◆ **DESCRIPTION OF THE TASK**: Below are the records. Retype exactly the lines between the lines holding "Minimale afname is 4 stuks" and "mogelijk; het totale aantal", inclusive.

◆ **DATASET CONTENT**:
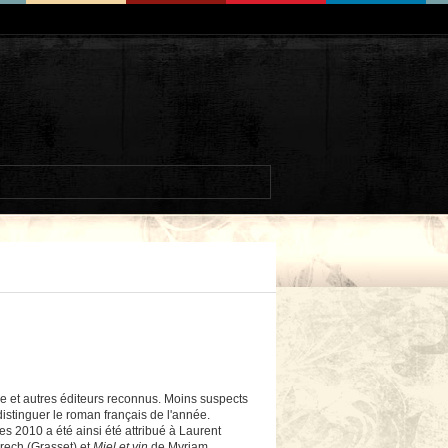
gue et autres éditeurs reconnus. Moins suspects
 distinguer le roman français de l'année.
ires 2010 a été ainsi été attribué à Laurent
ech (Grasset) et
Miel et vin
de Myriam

--

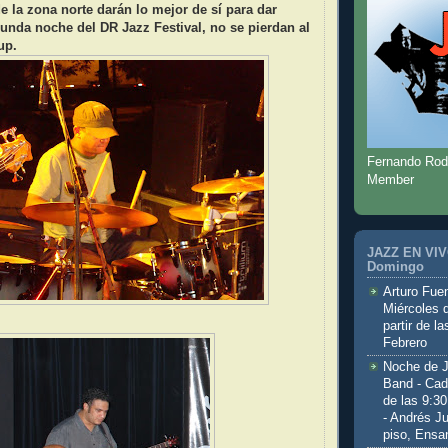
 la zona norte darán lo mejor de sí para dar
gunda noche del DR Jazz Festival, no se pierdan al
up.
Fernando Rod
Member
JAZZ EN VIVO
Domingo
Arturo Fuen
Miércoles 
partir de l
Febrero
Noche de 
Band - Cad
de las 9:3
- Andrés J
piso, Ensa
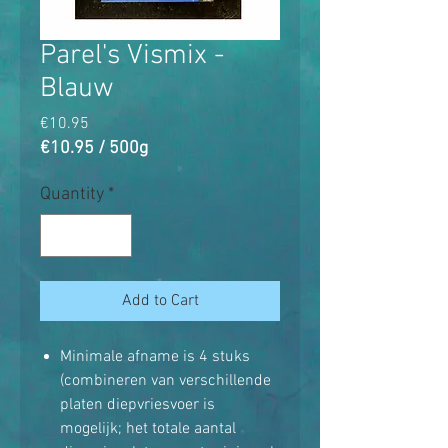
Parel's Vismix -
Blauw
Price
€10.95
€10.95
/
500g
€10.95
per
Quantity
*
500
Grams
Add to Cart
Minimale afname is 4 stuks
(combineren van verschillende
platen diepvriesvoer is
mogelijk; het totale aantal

◆ **EXPECTED ANSWER**:
Minimale afname is 4 stuks
(combineren van verschillende
platen diepvriesvoer is
mogelijk; het totale aantal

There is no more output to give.